--- INFORMATION SHOWN Enclosed Below ---
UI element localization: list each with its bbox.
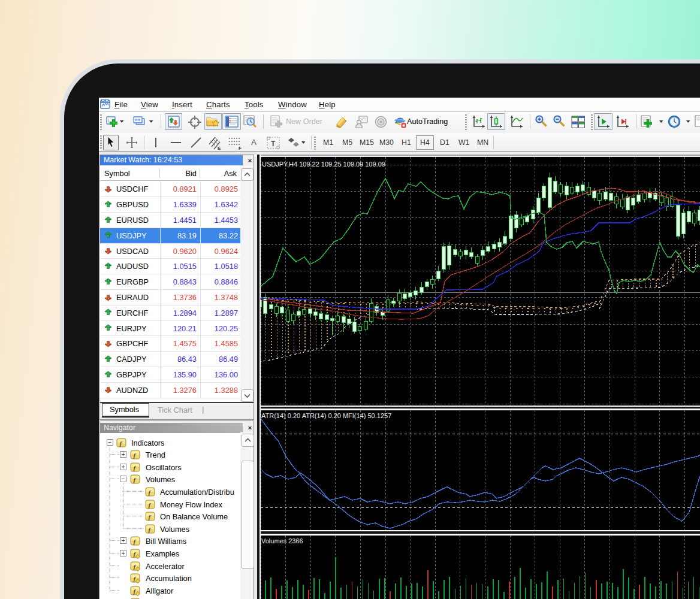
svg-text:E: E: [218, 146, 221, 150]
svg-text:F: F: [239, 146, 242, 150]
svg-text:USDJPY,H4 109.22 109.25 109.0: USDJPY,H4 109.22 109.25 109.09 109.09: [262, 161, 385, 168]
svg-text:Volumes 2366: Volumes 2366: [261, 537, 303, 544]
svg-text:T: T: [271, 140, 276, 148]
svg-text:ATR(14) 0.20 ATR(14) 0.20 MF: ATR(14) 0.20 ATR(14) 0.20 MFI(14) 50.125…: [261, 412, 391, 419]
--- End of Enclosed INFORMATION SHOWN ---
* _THE TASK_
Lines containing "text": tally them across the records above and give the total alone.

* _RESULT OF THE TASK_
6